In re Walsh (9th Cir. 21-70685 10/19/21) Fair Labor Standards Act/Disclosure of Informants 
District Court did not clearly err by requiring Secretary of Labor to disclose the identities of informant witnesses and provide their unredacted witness statements before summary judgment motions were due.

Patterson v. Superior Court (CA2/7 B312411 10/18/21)  FEHA/Prevailing Defendant’s Attorney Fees 
Because a fee-shifting clause directed to a motion to compel arbitration risks chilling an employee’s access to court in a FEHA case, a prevailing defendant may recover attorney fees for a successful motion to compel only if it demonstrates the plaintiff’s opposition was groundless. Case remanded for trial court to reconsider defendant’s attorney fees motion.

Williams v. RGIS, LLC (CA3  C091253 10/18/21) PAGA/FAA Preemption 
Joining all other California Courts of Appeal that have addressed the issue, the Third District Court of Appeal held that the U.S. Supreme Court’s decision in Epic Systems Corp. v. Lewis did not abrogate the California Supreme Court’s holding in Iskanian v. CLS Transportation Los Angeles LLC that individual employees cannot contractually waive their right to bring a PAGA representative action.

SEIU-USWW v. Preferred Building Services, Inc. (CA1/5 A159790 10/15/21) Successor Contractor/Retaining Employees 
Successor janitorial contractor violated the Displaced Janitor Opportunity Act (Lab. Code, §§ 1060-1065) by failing to hire janitors who were employed by its predecessor at the time the predecessor’s contract expired. An attorney fee multiplier of 1.4 was appropriate where the facts were largely undisputed and the case turned primarily on interpretation of statutes in the absence of binding precedent.

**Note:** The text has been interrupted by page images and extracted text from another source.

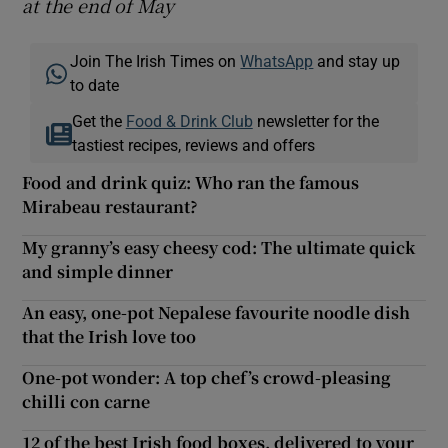
at the end of
May
Join The Irish Times on
WhatsApp
and stay up
to date
Get the
Food & Drink Club
newsletter for the
tastiest recipes, reviews and offers
Food and drink quiz: Who ran the famous
Mirabeau restaurant?
My granny’s easy cheesy cod: The ultimate quick
and simple dinner
An easy, one-pot Nepalese favourite noodle dish
that the Irish love too
One-pot wonder: A top chef’s crowd-pleasing
chilli con carne
12 of the best Irish food boxes, delivered to your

Morales v. Factor Surfaces LLC (CA2/4 B306652, filed 9/22/21, ord. pub. 10/14/21) Wage & Hour/Regular Rate of Pay 
The proper method for calculating the “regular rate of pay” for commission workers is to divide the total commission payments for the week by the actual number of hours worked during the week, including overtime hours. Here, the employer failed to provide records demonstrating the portion of each weekly paycheck attributable to commissions (if any) and the actual number of hours worked by plaintiff each week, and failed to propose any manner in which the court could accurately estimate the commission payments. The trial court thus did not err by dividing plaintiff’s weekly paychecks by 40 to determine his regular rate of pay.

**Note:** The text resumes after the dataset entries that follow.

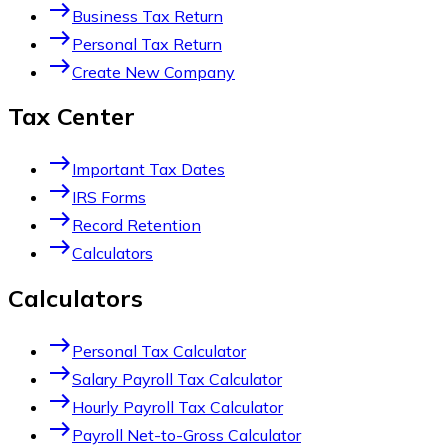
east
Business Tax Return
east
Personal Tax Return
east
Create New Company
Tax Center
east
Important Tax Dates
east
IRS Forms
east
Record Retention
east
Calculators
Calculators
east
Personal Tax Calculator
east
Salary Payroll Tax Calculator
east
Hourly Payroll Tax Calculator
east
Payroll Net-to-Gross Calculator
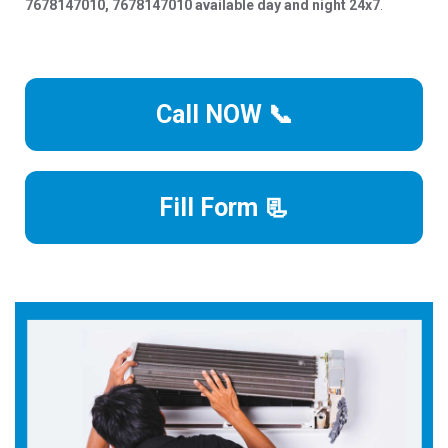
7678147010, 7678147010 available day and night 24x7
.
Call NOW 📞
Fill Form 📃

Carrasco v. State Personnel Bd. (CA4/2 E072892 10/8/21) Probation Rejection/State Personnel Board 
Government Code section 19175—the statute that governs the State Personnel Board’s review of the decision to reject a probationer—does not mandate reinstatement if less than all the reasons given for the rejection are upheld. The SPB was not required to reinstate plaintiff because two of the reasons for plaintiff’s rejection on probation were supported by substantial evidence.

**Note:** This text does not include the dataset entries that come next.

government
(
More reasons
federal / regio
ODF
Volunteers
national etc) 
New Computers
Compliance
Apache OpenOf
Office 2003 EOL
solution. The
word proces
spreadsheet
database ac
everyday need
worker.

ASJA v. Bonta (9th Cir. 20-55734 10/6/21) ABC Test Exemption/First Amendment/Freelance Writers & Photographers 
Labor Code section 2778 provides occupational exemptions from application of the ABC test to determine independent contractor status. Granting a narrower exemption for freelance writers and photographers than for other professionals does not violate the First Amendment or the Equal Protection Clause.